更年期症状が出るのには、大きく分けて3つの要因があるんです。
- 女性ホルモンの減少(卵巣の老化)
一番大きな要因は、女性ホルモンの減少です。卵巣の中に卵の赤ちゃんがたくさん詰まっているんですが、それがだんだん少なくなって、女性ホルモンが分泌されなくなるんです。これは、いわば卵巣の老化ですね。だいたい40代に入ると徐々に始まり、40代半ばくらいから一気に加速していく方が多いです。 - もともとの性格
二つ目は、その方のもともとの性格です。例えば、すごく生真面目で頑張り屋さん、「私がやらなきゃ!」と責任感が強く、抱え込んでしまうタイプの方は、更年期症状が出やすい傾向があります。 - 環境要因
三つ目は、その人の環境要因です。人間関係や生活環境の変化、大きなストレスが重なると、症状が出やすくなります。
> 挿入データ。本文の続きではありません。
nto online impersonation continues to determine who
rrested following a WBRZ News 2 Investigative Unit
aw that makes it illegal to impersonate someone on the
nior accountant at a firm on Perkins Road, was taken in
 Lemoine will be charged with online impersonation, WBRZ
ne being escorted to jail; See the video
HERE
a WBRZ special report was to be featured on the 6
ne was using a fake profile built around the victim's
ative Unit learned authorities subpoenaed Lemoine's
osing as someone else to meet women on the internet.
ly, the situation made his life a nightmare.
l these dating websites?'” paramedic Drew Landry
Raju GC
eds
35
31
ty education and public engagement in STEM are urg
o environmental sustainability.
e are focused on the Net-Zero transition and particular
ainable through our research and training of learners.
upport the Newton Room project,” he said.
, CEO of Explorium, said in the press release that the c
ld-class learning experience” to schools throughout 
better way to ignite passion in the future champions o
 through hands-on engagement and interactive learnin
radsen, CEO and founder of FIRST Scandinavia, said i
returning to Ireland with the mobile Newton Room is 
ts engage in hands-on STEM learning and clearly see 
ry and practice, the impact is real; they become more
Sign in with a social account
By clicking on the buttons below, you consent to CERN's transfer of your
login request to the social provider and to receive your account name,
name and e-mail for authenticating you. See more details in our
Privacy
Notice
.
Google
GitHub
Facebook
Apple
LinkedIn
よくあるご相談としては、お子さんの受験、夫婦関係の悩み、ご主人の転勤といった家庭の事情。あとは、ご自身のキャリアですね。40代半ばから50代前後で仕事の責任が重くなったり、部下を抱える立場になったりして、ストレスを抱える方も多いです。
これらの3つの要因が重なると、更年期症状が出やすくなるんです。
ーー更年期の症状には、どんなものがあるんですか?
更年期症状って、実は本当に多種多様で、最近は100も200も、いや300もあると言われているほどなんですよ。だから、「これって更年期症状なの?」とご自身では分かりにくいことが多いですし、更年期を受け入れること自体が難しいと感じる方もいらっしゃいます。
また、ストレスがかかっている最中は、それに一生懸命向き合っているから症状が出にくいこともあります。ストレスが落ち着いてから、例えば3ヶ月後とか半年後に、何かしらの不調が出てくるパターンも多いですね。夏の疲れが秋に出る、みたいな感覚に近いかもしれません。
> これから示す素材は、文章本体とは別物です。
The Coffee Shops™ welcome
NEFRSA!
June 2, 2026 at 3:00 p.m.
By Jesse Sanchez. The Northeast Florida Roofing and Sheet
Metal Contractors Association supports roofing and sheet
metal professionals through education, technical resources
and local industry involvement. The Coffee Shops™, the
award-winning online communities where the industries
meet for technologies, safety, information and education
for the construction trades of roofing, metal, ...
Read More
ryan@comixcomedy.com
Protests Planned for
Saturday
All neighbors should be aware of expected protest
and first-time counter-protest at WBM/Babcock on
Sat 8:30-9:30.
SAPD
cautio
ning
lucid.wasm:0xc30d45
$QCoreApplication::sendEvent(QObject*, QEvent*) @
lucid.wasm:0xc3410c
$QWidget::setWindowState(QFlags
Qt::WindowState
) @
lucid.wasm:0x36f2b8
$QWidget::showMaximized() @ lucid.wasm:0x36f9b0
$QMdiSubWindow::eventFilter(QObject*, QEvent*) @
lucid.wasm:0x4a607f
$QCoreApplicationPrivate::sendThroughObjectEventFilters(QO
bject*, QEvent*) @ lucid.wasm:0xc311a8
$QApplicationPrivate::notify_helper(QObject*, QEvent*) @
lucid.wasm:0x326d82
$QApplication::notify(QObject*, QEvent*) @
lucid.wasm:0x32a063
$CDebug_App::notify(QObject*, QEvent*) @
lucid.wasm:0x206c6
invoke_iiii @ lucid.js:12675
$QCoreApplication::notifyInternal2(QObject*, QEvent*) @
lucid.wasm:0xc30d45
ーー斉藤さんご自身も更年期症状を経験されたとのことですが、どんな変化がありましたか?
そうですね。それまでは特に大きな病気をしたこともなく、メンタルもそんなに弱くないと思っていましたし、仕事も楽しんでいました。でも、不調が出たことで、自分の健康との向き合い方、体との向き合い方を学ぶ大きなきっかけになりましたね。「このままじゃいけないな」と気づかされた感じです。
肌や髪のお手入れももちろんそうですが、私の場合、特にうつ症状が出たことが大きかったです。これまでの心の揺らぎの根本にある、自分のアイデンティティみたいなものをもう一度深く考えるきっかけになりました。これまでの生き方や物事の捉え方、両親や家族との関係など、普段あまり考えなかったことと向き合う時間になったんです。
ーー更年期って、人生の大きな節目のようですね。
まさにそうですね。よく転職や人生の大きな節目に「人生の棚卸し」をすると言いますが、更年期はまさにそのくらいの大きな機会なんです。
私自身、子どもがいないのですが、更年期を迎えた時に「もう子どもを産むことはないんだな」ということを改めて感じました。そして、「あの時違う選択をしていたら、子どもを持てたのかな?」とか、「自分が選んできた人生で今ここにいるけれど、もし違う選択をしていたらどうなっていたんだろう?」なんて、これまでの人生を振り返って、深く考えるようになりました。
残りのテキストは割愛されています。